Other ocular conditions found in the present study are presented in Table 4. In the present study, ocular surface disease (dry eye and blepharitis) was found amongst 35.8% of the subjects examined. Dry eye disease has been found to be quite prevalent in Saudi Arabia, with the prevalence ranging from 32.1% to 93.2%.17,18,19,20 The high prevalence of ocular surface disease in Saudi Arabia is related to the dry and dusty nature of the environment. Temperatures during the summer are reported to reach 50 °C.

The noteworthy point that needs to be made in this study is that whereas the investigation of dry eye disease reported above was conducted amongst individuals presenting at the hospital or health centre, the Dariyah community does not have access to eye care, with the nearest hospital being 165 km away.

An important limitation of this study is the fact that the participants in the study were obtained from a single community without random selection; this is likely to introduce various biases, and it is therefore also not possible to generalise the findings to the entire Kingdom of Saudi Arabia. However, the study presents some insight into the state of eye health in a rural community in Saudi Arabia, and chances are that some results may be the case for other rural areas with similar socioeconomic characteristics.

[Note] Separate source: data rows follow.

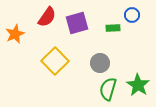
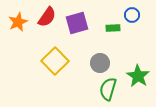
orange star: moved 3 px right, 12 px up
green star: moved 9 px up
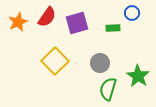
blue circle: moved 2 px up
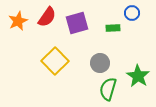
orange star: moved 1 px up
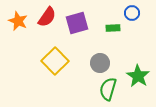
orange star: rotated 24 degrees counterclockwise
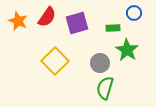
blue circle: moved 2 px right
green star: moved 11 px left, 26 px up
green semicircle: moved 3 px left, 1 px up
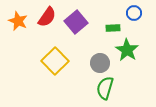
purple square: moved 1 px left, 1 px up; rotated 25 degrees counterclockwise
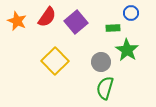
blue circle: moved 3 px left
orange star: moved 1 px left
gray circle: moved 1 px right, 1 px up
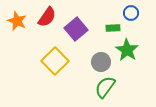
purple square: moved 7 px down
green semicircle: moved 1 px up; rotated 20 degrees clockwise
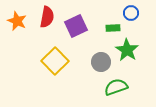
red semicircle: rotated 25 degrees counterclockwise
purple square: moved 3 px up; rotated 15 degrees clockwise
green semicircle: moved 11 px right; rotated 35 degrees clockwise
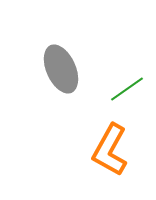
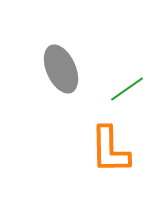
orange L-shape: rotated 30 degrees counterclockwise
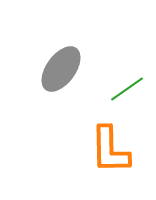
gray ellipse: rotated 60 degrees clockwise
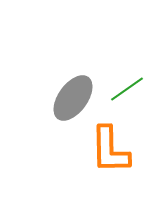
gray ellipse: moved 12 px right, 29 px down
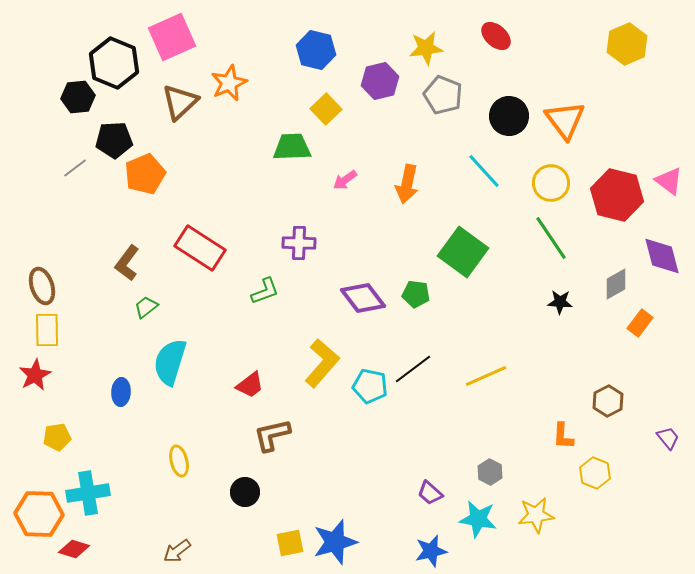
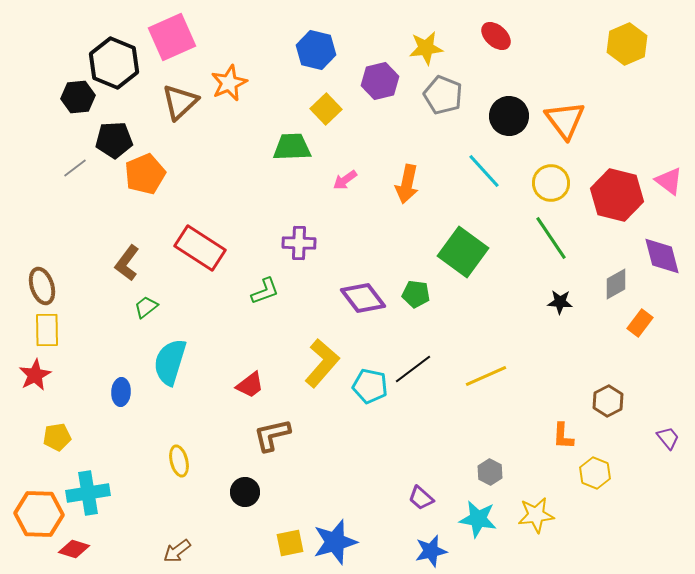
purple trapezoid at (430, 493): moved 9 px left, 5 px down
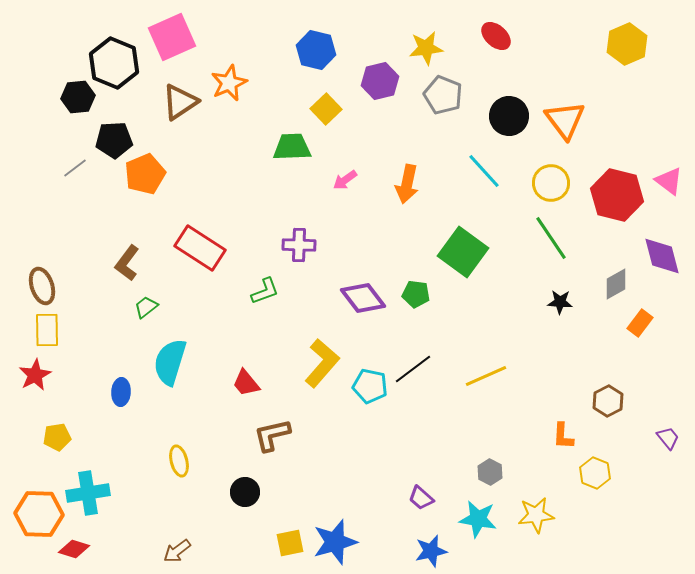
brown triangle at (180, 102): rotated 9 degrees clockwise
purple cross at (299, 243): moved 2 px down
red trapezoid at (250, 385): moved 4 px left, 2 px up; rotated 88 degrees clockwise
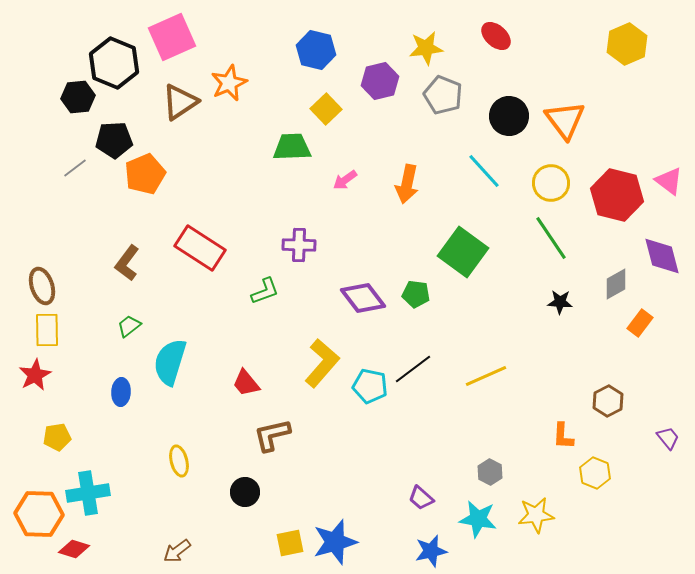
green trapezoid at (146, 307): moved 17 px left, 19 px down
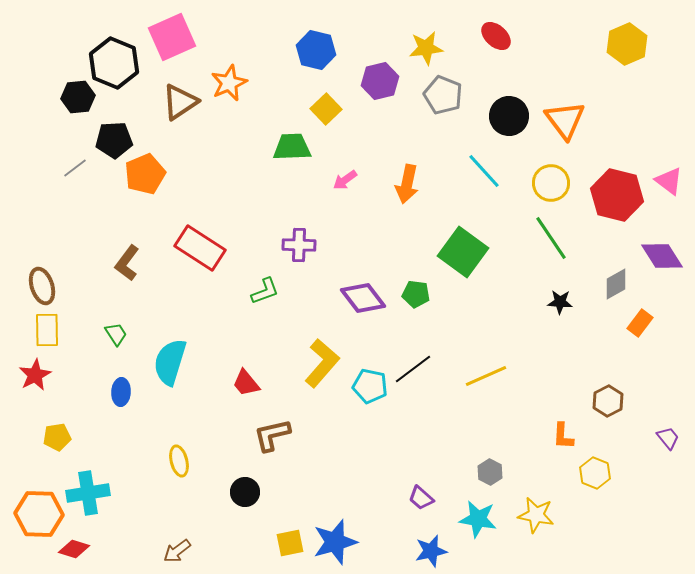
purple diamond at (662, 256): rotated 18 degrees counterclockwise
green trapezoid at (129, 326): moved 13 px left, 8 px down; rotated 95 degrees clockwise
yellow star at (536, 515): rotated 18 degrees clockwise
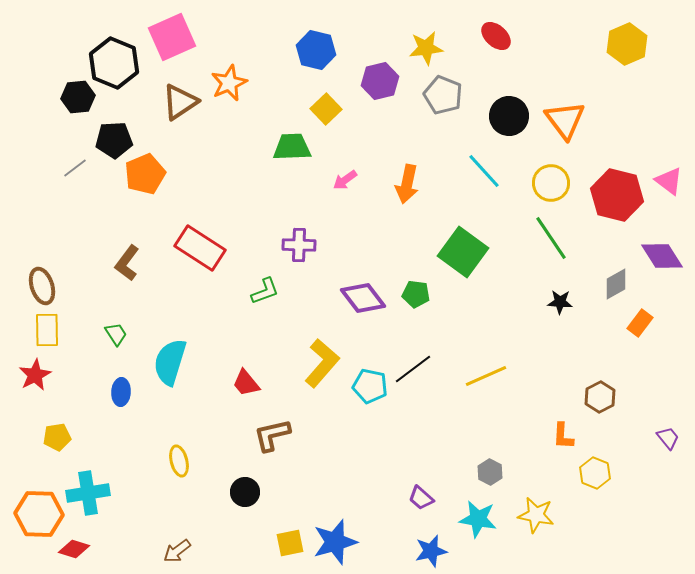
brown hexagon at (608, 401): moved 8 px left, 4 px up
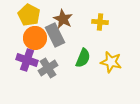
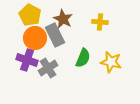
yellow pentagon: moved 1 px right
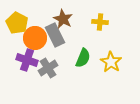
yellow pentagon: moved 13 px left, 8 px down
yellow star: rotated 20 degrees clockwise
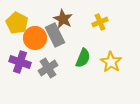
yellow cross: rotated 28 degrees counterclockwise
purple cross: moved 7 px left, 2 px down
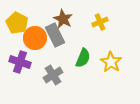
gray cross: moved 5 px right, 7 px down
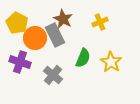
gray cross: rotated 18 degrees counterclockwise
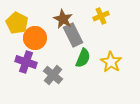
yellow cross: moved 1 px right, 6 px up
gray rectangle: moved 18 px right
purple cross: moved 6 px right
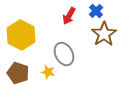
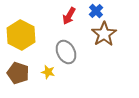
gray ellipse: moved 2 px right, 2 px up
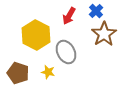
yellow hexagon: moved 15 px right
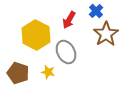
red arrow: moved 4 px down
brown star: moved 2 px right
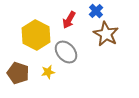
brown star: rotated 10 degrees counterclockwise
gray ellipse: rotated 15 degrees counterclockwise
yellow star: rotated 24 degrees counterclockwise
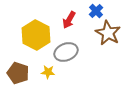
brown star: moved 2 px right, 1 px up
gray ellipse: rotated 70 degrees counterclockwise
yellow star: rotated 16 degrees clockwise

Further investigations with larger randomised samples remain for the future.

Conclusion

The prevalence of visual impairment in this community with no access to eye care service was found to be 32.1%, with refractive error being the commonest cause of visual impairment. Given the absence of eye care services in the community, we recommend the engagement of primary eye care professionals, including optometrists, as one way to address the identified prevalence of refractive errors and ocular surface disease.

Acknowledgements

The authors thank the staff and students of the Department of Optometry, Qassim University, who participated in the community outreach event.

Competing interests

The authors declare that they have no financial or personal relationships that may have inappropriately influenced them in writing this article.

Authors’ contributions

W.A. was responsible for the conceptualisation and design of the study, data collection and review of the draft manuscript. G.O.O.-O. was responsible for the conceptualisation and design of the study, data extraction, data analysis, and writing and review of the manuscript.

Funding information

This research received no specific grant from any funding agency in the public, commercial or not-for-profit sectors.

Data availability

The data for the study are available from the corresponding author, G.O.O.-O., upon reasonable request.

Disclaimer

The views and opinions expressed in this article are those of the authors and do not necessarily reflect the official policy or position of any affiliated agency of the authors.